Based on number of channels and data type (complex or real, get number of samples per frame.

allsamples : int

total number of sample components in the frame.

num_channels : int

number of channels in the frame.

data_type : int

0 for real, 1 for complex.

tot_samples_per_channel_and_frame_full : int

number of samples per channel per frame (full samples, i.e. R or R+jI)

totsamples_per_channel_and_frame_single : int

number of sample components (i.e. R, I).

msvf.get_pair_all_baselines_per_task()[source]¶: Get pair for all baselines per tasks.

msvf.get_pair_linear_scaling(s0, t0)[source]¶

Get pair for linear scaling with number of stations.

s0 : int

station id

t0 : int

polarization id

msvf.get_pair_str(char_p, pair, accu_block, mod_channel, num_channels, seconds_fr, first_sample_signal, station_id, mod_polarization_id, freq_sample, bits_per_sample, data_type_char, encoding, n_bins_pcal_val, pcal_freq, one_baseline_per_task, task_scaling_stations, id_pair=0, tot_pairs=0, tot_accu_blocks=1, num_samples=0, abs_delay=0.0, rate_delay=[], freq_channel=0.0, fractional_sample_delay=0.0, accumulation_time=0.0, shift_int=0, sideband='L')[source]¶

Build output string with key and first part of value (metadata) for map output.

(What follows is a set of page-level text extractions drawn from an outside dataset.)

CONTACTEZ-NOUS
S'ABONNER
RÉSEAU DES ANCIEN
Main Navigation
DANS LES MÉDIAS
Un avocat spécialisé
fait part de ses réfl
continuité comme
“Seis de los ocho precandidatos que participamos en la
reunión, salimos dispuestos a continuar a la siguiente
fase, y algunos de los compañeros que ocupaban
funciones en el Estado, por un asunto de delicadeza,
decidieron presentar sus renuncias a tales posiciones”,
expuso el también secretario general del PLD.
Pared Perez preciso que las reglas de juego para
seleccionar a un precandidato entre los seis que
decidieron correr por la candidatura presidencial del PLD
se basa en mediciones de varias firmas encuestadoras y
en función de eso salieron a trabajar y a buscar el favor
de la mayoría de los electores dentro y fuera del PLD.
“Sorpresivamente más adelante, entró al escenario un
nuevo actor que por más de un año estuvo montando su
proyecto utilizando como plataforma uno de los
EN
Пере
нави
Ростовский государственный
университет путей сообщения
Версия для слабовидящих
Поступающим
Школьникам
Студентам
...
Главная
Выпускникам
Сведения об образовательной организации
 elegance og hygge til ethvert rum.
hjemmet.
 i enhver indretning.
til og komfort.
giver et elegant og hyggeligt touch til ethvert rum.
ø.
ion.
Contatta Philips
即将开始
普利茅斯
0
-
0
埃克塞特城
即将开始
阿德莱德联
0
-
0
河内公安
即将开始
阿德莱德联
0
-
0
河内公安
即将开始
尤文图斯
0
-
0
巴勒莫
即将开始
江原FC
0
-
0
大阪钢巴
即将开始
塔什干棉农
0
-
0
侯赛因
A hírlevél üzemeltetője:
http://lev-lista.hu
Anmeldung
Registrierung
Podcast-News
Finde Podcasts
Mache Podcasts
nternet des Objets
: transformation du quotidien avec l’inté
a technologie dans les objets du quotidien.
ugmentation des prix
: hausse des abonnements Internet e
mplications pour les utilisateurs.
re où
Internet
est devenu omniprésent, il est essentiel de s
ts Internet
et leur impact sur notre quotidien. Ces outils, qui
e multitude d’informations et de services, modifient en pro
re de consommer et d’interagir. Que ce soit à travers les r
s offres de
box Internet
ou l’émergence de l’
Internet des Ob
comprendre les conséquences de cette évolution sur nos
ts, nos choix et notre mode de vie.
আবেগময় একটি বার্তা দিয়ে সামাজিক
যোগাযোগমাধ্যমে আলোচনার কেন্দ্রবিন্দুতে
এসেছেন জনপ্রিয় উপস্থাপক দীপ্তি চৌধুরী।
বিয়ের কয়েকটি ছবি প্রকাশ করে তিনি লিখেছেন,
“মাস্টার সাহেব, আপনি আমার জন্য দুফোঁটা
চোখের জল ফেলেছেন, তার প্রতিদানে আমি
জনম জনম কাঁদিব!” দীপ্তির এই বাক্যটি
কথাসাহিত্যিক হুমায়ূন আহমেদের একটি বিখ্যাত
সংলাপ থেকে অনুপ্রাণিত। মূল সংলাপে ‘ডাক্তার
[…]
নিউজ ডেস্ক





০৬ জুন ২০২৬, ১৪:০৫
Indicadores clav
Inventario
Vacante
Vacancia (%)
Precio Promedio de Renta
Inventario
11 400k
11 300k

char_p : char {‘x’,’r’,’y’}

identifies the mode of operation:

‘x’ for all-baselines-per-task,

‘r’ for linear scaling with the number of stations,

‘y’ for one-baseline-per-task.

pair : str

A.A-A.A for all-baselines-per-task, station0.polarization0-station1.polarization1 for single-baseline-per-task.

accu_block : int

accumulation period id.

mod_channel : int

channel id.

num_channels : int

number of channels.

seconds_fr : int

[repeated] currently same as accu_block.

first_sample_signal : int

sample number for the first sample in this chunk of samples.

station_id : int

station identifier corresponding to this chunk of samples.

mod_polarization_id : int

polarization identifier corresponding to this chunk of samples.

freq_sample : int

sampling frequency [Hz].

bits_per_sample : int

number of bits per sample component.

data_type_char : char {‘r’,’c’}

‘r’ for real, ‘c’ for complex.

encoding : str

type of encoding compression used (C_INI_MEDIA_C_*).

n_bins_pcal_val : int

number of bins for the phase calibration window.

pcal_freq : int

phase calibration tone separation [Hz].

one_baseline_per_task : int

[default 0], 1 for one baseline per task (work in progress)

task_scaling_stations : int

[default 0], 1 for linear scaling with stations (work in progress)

id_pair

[only used if one_baseline_per_task==1]

tot_pairs

[currently unused, but should be used if one-baseline-per-task]

tot_accu_blocks : int

number of accumulation periods in the scan.

num_samples : int

number of samples in this chunk (required in reducer in case last bytes not filled with samples).

abs_delay : float

absolute delay for this chunk.

rate_delay : list

list with delay polynomials (see get_absolute_delay()).

freq_channel : float

edge frequency [Hz] corresponding to the samples in this chunk.

fractional_sample_delay : float

fractional sample delay for the first sample in this chunk.

accumulation_time : float

accumulation period duration [s].

shift_int : int

number of sample components used to offset these samples (integer delay).

sideband : char {‘L’,’U’}

‘L’ for lower-sideband ‘U’ for upper-sideband.

pair_str : str

complete header for the current set of samples being processed.

Output formatting and conventions:

The fields in the key below (k1,k2,...) separated by FIELD_SEP are referenced in const_mapred.py for the sorting configuration.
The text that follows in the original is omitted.